Sentire, ovvero lasciarsi andare alla gioia e alla libertà della visione, una visione il più possibile analogica, quasi tattile, sensoriale, che richiede fiducia assoluta, sia verso chi ha progettato lo spettacolo e sia nel mezzo che ha utilizzato per mostrarcelo. In fondo, capire davvero è un problema assai poco importante (e la trottola è ancora lì che gira per ricordarcelo) e non ci può essere prestigio, senza fiducia e abbandono alla gioia dell'inganno sensoriale. Per riuscire nel suo intento Nolan qui si affida ad almeno tre alleati fondamentali.
Il primo è Ludwig Göransson, compositore svedese che unendo partiture orchestrali a suggestioni elettroniche, costruisce un impianto sonoro frastornate e di sconvolgente impatto immersivo per il pubblico. Il secondo alleato è Jennifer Lame, montatrice fidata di Noah Baumbach che qui, con un lavoro prodigioso, si ritaglia un ruolo di primo piano, in una pellicola che ha nel concetto stesso di montaggio uno dei nodi nevralgici del suo sviluppo anche teorico. Il terzo, già suo collaboratore in Interstellar e Dunkirk, è lo straordinario direttore della fotografia Hoyte van Hoytema, capace di lavorare con grande perizia sulle scene più scure, quelle che disfano la luce nell'ombra, in un buio non ancora totale (le situazioni tipiche del crepuscolo per intenderci, un termine che non a caso ritorna), che tanto piacciono al regista. Un lavoro da farsi rigorosamente in pellicola, per lo più nel gigantesco formato 70mm Imax, quasi che riuscire a conservare un rapporto analogico con la realtà che si sta mettendo in scena, sia questione consustanziale alla stessa idea di cinema che il regista cerca di portare avanti.

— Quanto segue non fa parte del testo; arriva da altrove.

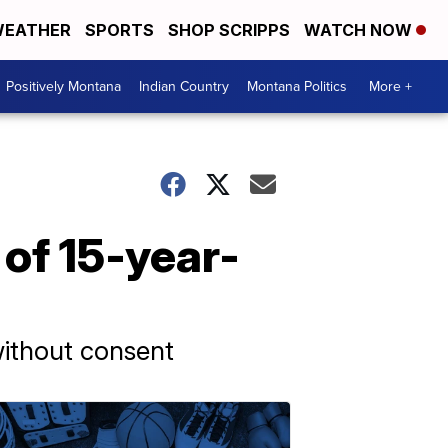
EATHER
SPORTS
SHOP SCRIPPS
WATCH NOW
Positively Montana
Indian Country
Montana Politics
More +
 of 15-year-
without consent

Siamo di fronte insomma ad un film che si presta, ormai lo si sarà capito, a molteplici e stratificate letture, che può essere visto e goduto in modi assai differenti e che richiede senza dubbio una visione in sala per poter essere apprezzato pienamente. Dunque è forse questo il migliore dei film possibili per tornare a sedersi in un cinema dopo la chiusura forzata di questi mesi, una condizione che ci ha avvicinato inevitabilmente sempre più agli schermi domestici e portatili: per qualcuno un processo irreversibile che era già in atto da un po' e che porterà a visioni sempre più casalinghe e meno condivise, là dove lo streaming e le piattaforme digitali, andranno a soppiantare, presto o tardi, la luce che inonda lo schermo buio di una sala cinematografica. Profezia a cui Nolan, e noi con lui (non senza un briciolo di romanticismo) scegliamo di non credere.
“Infuria, infuria contro il morire della luce”.